Car transmissions have a simple problem to deal with. When stopped at a light, the wheels must not turn and the engine must turn. Automatic transmissions use a fluid coupling between engine and gears to solve this problem. The engine turns a paddle wheel gizmo in a can of hydraulic fluid and a similar gizmo on the gear shaft gets swirled around and around by the fluid. When stopped at a light, the brakes hold the car stopped, and the fluid just gets churned up. Trouble is, when the car is moving, the fluid coupling or "torque converter" is still there, and there is some slip between the engine in the gears. About 5%, which accounts for the 5% loss of gas mileage.
Some advanced automatic transmissions a have an additional lockup clutch which grabs the two paddlewheel gizmos together when the car is moving and prevents any slippage. Transmissions with a lockup clutch are pretty good, but not all cars have them. For instance Cadillac has a lockup clutch and enjoys significantly better gas mileage than the big Ford/Mercury/Lincoln sedans which don't.
So, when asked what you have done for the environment lately, you can respond by asking them if they drive a stick shift. And when buying a new car, you can mystify the salesman by asking if the car has a transmission lockup clutch. The device will save you 5% on gas mileage over the life of the car, so it's worth a few bucks extra to get one.
Other benefits of the stick shift. It serves as an effective anti theft device. Most kids cannot drive stick any more, so your car is less likely to be stolen if it has a manual trannie. When climbing a snow slick hill in winter you don't have to worry about the trannie deciding to downshift at the wrong time and making the wheels loose traction.

Monday, August 23, 2010

Copyright

Or, why downloading should be legal. Copyright is so important that the US Constitution has a special clause about it.
"To promote the Progress of Science and the useful Arts by securing for limited Times to Authors and Inventors the exclusive Right to their respective Writings and Discoveries;"

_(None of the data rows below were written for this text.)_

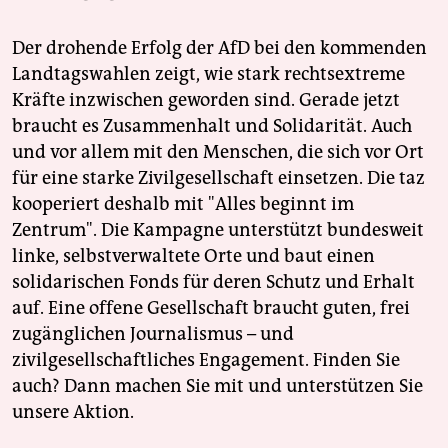
Der drohende Erfolg der AfD bei den kommenden
Landtagswahlen zeigt, wie stark rechtsextreme
Kräfte inzwischen geworden sind. Gerade jetzt
braucht es Zusammenhalt und Solidarität. Auch
und vor allem mit den Menschen, die sich vor Ort
für eine starke Zivilgesellschaft einsetzen. Die taz
kooperiert deshalb mit "Alles beginnt im
Zentrum". Die Kampagne unterstützt bundesweit
linke, selbstverwaltete Orte und baut einen
solidarischen Fonds für deren Schutz und Erhalt
auf. Eine offene Gesellschaft braucht guten, frei
zugänglichen Journalismus – und
zivilgesellschaftliches Engagement. Finden Sie
auch? Dann machen Sie mit und unterstützen Sie
unsere Aktion.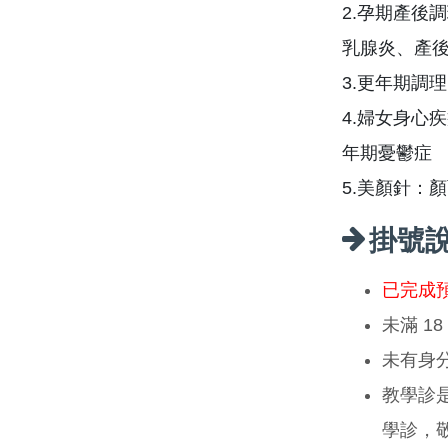
2.孕期產後
乳腺炎、產
3.更年期調
4.婦女身心
年期憂鬱症
5.美顏針：
掛號
已完成
未滿 1
未有身
教學診
學診，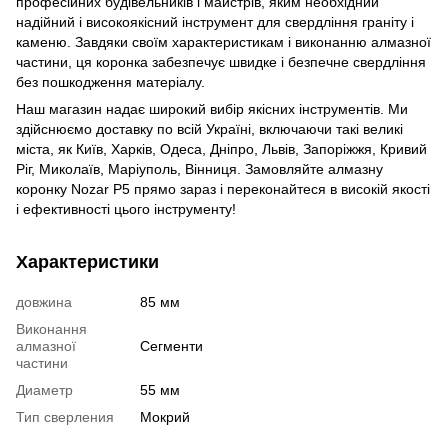
професійних будівельників і майстрів, яким необхідний
надійний і високоякісний інструмент для свердління граніту і
каменю. Завдяки своїм характеристикам і виконанню алмазної
частини, ця коронка забезпечує швидке і безпечне свердління
без пошкодження матеріалу.
Наш магазин надає широкий вибір якісних інструментів. Ми
здійснюємо доставку по всій Україні, включаючи такі великі
міста, як Київ, Харків, Одеса, Дніпро, Львів, Запоріжжя, Кривий
Ріг, Миколаїв, Маріуполь, Вінниця. Замовляйте алмазну
коронку Nozar P5 прямо зараз і переконайтеся в високій якості
і ефективності цього інструменту!
Характеристики
довжина
85 мм
Виконання
алмазної
Сегменти
частини
Диаметр
55 мм
Тип сверления
Мокрий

Subsequent acts of Congress and judicial decisions have broadened this clause significantly. Copyright now is applied to music, even though music is neither a science nor a useful art. Art it is, but it isn't a useful art. Beautiful, pleasant, desirable, but not useful in the 18th century meaning of the word.

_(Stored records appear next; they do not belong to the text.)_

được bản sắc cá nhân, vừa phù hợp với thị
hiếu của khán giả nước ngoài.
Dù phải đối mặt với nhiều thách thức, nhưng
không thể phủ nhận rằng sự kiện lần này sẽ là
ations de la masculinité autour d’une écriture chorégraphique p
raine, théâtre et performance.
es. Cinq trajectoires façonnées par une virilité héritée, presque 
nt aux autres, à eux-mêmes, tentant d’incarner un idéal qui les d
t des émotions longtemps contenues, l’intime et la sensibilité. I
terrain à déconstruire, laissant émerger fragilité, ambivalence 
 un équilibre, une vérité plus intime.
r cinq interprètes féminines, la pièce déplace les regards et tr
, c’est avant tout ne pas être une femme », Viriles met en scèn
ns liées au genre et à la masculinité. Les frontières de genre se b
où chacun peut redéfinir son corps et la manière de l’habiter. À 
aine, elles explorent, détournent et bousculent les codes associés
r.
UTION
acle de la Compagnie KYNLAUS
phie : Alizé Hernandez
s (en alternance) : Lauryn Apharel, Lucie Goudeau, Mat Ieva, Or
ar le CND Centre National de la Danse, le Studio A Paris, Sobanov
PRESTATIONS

An act of Congress could end the current hassling of young folk by the record labels, by simply saying that recorded music is in the public domain at all times. The record companies would scream and cry and threaten to hold their breath, but they have been loosing sales for years. The musicians would support themselves off concert tickets, which is what they do now anyway, royalties from the record labels being few and far between. Enormous numbers of young folk would be overjoyed. A really clever Republican party would take up this issue. Young people vote in much greater numbers than the record labels do.